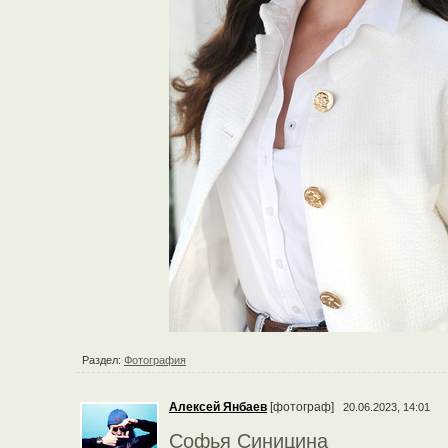
Раздел:
Фотография
Алексей Янбаев
[фотограф]
20.06.2023, 14:01
Софья Синицина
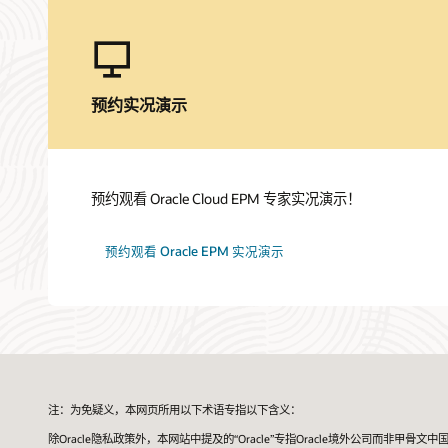
预约实况演示
预约观看 Oracle Cloud EPM 专家实况演示！
预约观看 Oracle EPM 实况演示
注：为免疑义，本网页所用以下术语专指以下含义：
除Oracle隐私政策外，本网站中提及的“Oracle”专指Oracle境外公司而非甲骨文中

━━━━━━━━━━━━━━━━

> **EXERCISE BRIEF**: For the entries above, return an exact copy that omits the images.

> **ANSWER TO THE PROBLEM**:
Раздел:
Фотография
Алексей Янбаев
[фотограф]
20.06.2023, 14:01
Софья Синицина
预约实况演示
预约观看 Oracle Cloud EPM 专家实况演示！
预约观看 Oracle EPM 实况演示
注：为免疑义，本网页所用以下术语专指以下含义：
除Oracle隐私政策外，本网站中提及的“Oracle”专指Oracle境外公司而非甲骨文中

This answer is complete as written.